TASK INPUTS Block Start
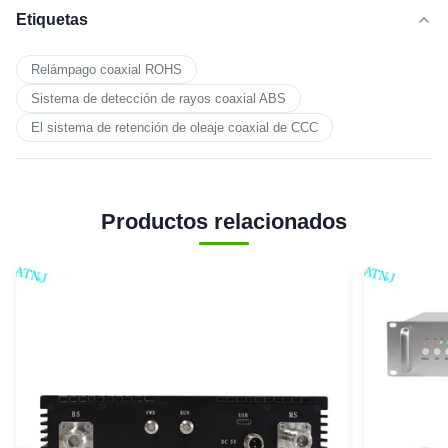
Etiquetas
Relámpago coaxial ROHS
Sistema de detección de rayos coaxial ABS
El sistema de retención de oleaje coaxial de CCC
Productos relacionados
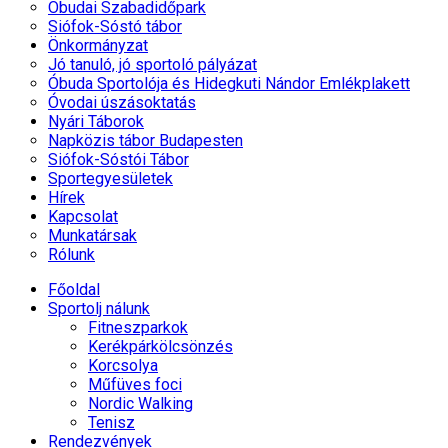
Óbudai Szabadidőpark
Siófok-Sóstó tábor
Önkormányzat
Jó tanuló, jó sportoló pályázat
Óbuda Sportolója és Hidegkuti Nándor Emlékplakett
Óvodai úszásoktatás
Nyári Táborok
Napközis tábor Budapesten
Siófok-Sóstói Tábor
Sportegyesületek
Hírek
Kapcsolat
Munkatársak
Rólunk
Főoldal
Sportolj nálunk
Fitneszparkok
Kerékpárkölcsönzés
Korcsolya
Műfüves foci
Nordic Walking
Tenisz
Rendezvények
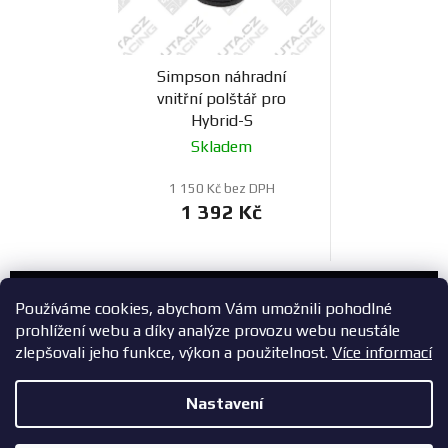
Simpson náhradní
vnitřní polštář pro
Hybrid-S
Skladem
1 150 Kč bez DPH
1 392 Kč
Zákaznický servis
Používáme cookies, abychom Vám umožnili pohodlné
prohlížení webu a díky analýze provozu webu neustále
+420 603 785 748
zlepšovali jeho funkce, výkon a použitelnost.
Více informací
eshop@zavodniauta.cz
Nastavení
Z
Copyright 2026
ZavodniAuta.cz
. Všechna práva vyhrazena.
|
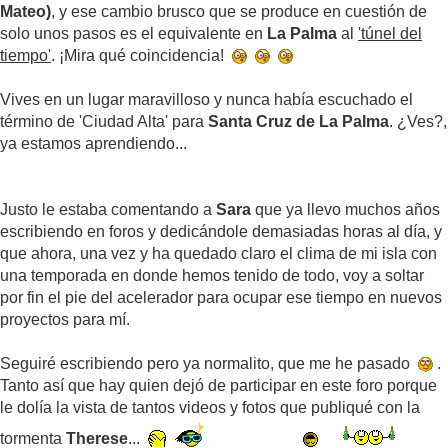
Mateo)
, y ese cambio brusco que se produce en cuestión de
solo unos pasos es el equivalente en
La Palma
al
'túnel del
tiempo'
. ¡Mira qué coincidencia!
Vives en un lugar maravilloso y nunca había escuchado el
término de 'Ciudad Alta' para
Santa Cruz de La Palma
. ¿Ves?,
ya estamos aprendiendo...
Justo le estaba comentando a
Sara
que ya llevo muchos años
escribiendo en foros y dedicándole demasiadas horas al día, y
que ahora, una vez y ha quedado claro el clima de mi isla con
una temporada en donde hemos tenido de todo, voy a soltar
por fin el pie del acelerador para ocupar ese tiempo en nuevos
proyectos para mí.
Seguiré escribiendo pero ya normalito, que me he pasado
.
Tanto así que hay quien dejó de participar en este foro porque
le dolía la vista de tantos videos y fotos que publiqué con la
tormenta
Therese
...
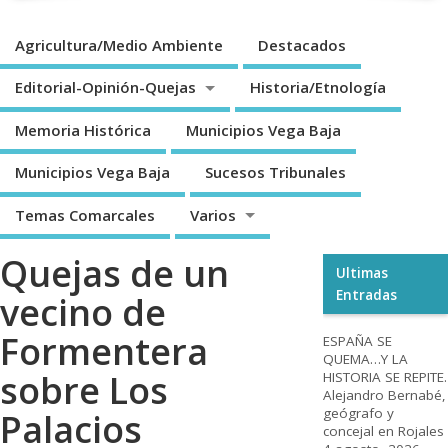
Agricultura/Medio Ambiente
Destacados
Editorial-Opinión-Quejas
Historia/Etnología
Memoria Histórica
Municipios Vega Baja
Municipios Vega Baja
Sucesos Tribunales
Temas Comarcales
Varios
Quejas de un
Ultimas
Entradas
vecino de
Formentera
ESPAÑA SE
QUEMA…Y LA
sobre Los
HISTORIA SE REPITE.
Alejandro Bernabé,
geógrafo y
Palacios
concejal en Rojales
TASK INPUTS Block End
THE TASK: Give an exact copy of the listing above that leaves out every picture.

RESPONSE TO THIS EXERCISE:
Etiquetas
Relámpago coaxial ROHS
Sistema de detección de rayos coaxial ABS
El sistema de retención de oleaje coaxial de CCC
Productos relacionados
Óbudai Szabadidőpark
Siófok-Sóstó tábor
Önkormányzat
Jó tanuló, jó sportoló pályázat
Óbuda Sportolója és Hidegkuti Nándor Emlékplakett
Óvodai úszásoktatás
Nyári Táborok
Napközis tábor Budapesten
Siófok-Sóstói Tábor
Sportegyesületek
Hírek
Kapcsolat
Munkatársak
Rólunk
Főoldal
Sportolj nálunk
Fitneszparkok
Kerékpárkölcsönzés
Korcsolya
Műfüves foci
Nordic Walking
Tenisz
Rendezvények
Simpson náhradní
vnitřní polštář pro
Hybrid-S
Skladem
1 150 Kč bez DPH
1 392 Kč
Zákaznický servis
Používáme cookies, abychom Vám umožnili pohodlné
prohlížení webu a díky analýze provozu webu neustále
+420 603 785 748
zlepšovali jeho funkce, výkon a použitelnost.
Více informací
eshop@zavodniauta.cz
Nastavení
Z
Copyright 2026
ZavodniAuta.cz
. Všechna práva vyhrazena.
|
Mateo)
, y ese cambio brusco que se produce en cuestión de
solo unos pasos es el equivalente en
La Palma
al
'túnel del
tiempo'
. ¡Mira qué coincidencia!
Vives en un lugar maravilloso y nunca había escuchado el
término de 'Ciudad Alta' para
Santa Cruz de La Palma
. ¿Ves?,
ya estamos aprendiendo...
Justo le estaba comentando a
Sara
que ya llevo muchos años
escribiendo en foros y dedicándole demasiadas horas al día, y
que ahora, una vez y ha quedado claro el clima de mi isla con
una temporada en donde hemos tenido de todo, voy a soltar
por fin el pie del acelerador para ocupar ese tiempo en nuevos
proyectos para mí.
Seguiré escribiendo pero ya normalito, que me he pasado
.
Tanto así que hay quien dejó de participar en este foro porque
le dolía la vista de tantos videos y fotos que publiqué con la
tormenta
Therese
...
Agricultura/Medio Ambiente
Destacados
Editorial-Opinión-Quejas
Historia/Etnología
Memoria Histórica
Municipios Vega Baja
Municipios Vega Baja
Sucesos Tribunales
Temas Comarcales
Varios
Quejas de un
Ultimas
Entradas
vecino de
Formentera
ESPAÑA SE
QUEMA…Y LA
sobre Los
HISTORIA SE REPITE.
Alejandro Bernabé,
geógrafo y
Palacios
concejal en Rojales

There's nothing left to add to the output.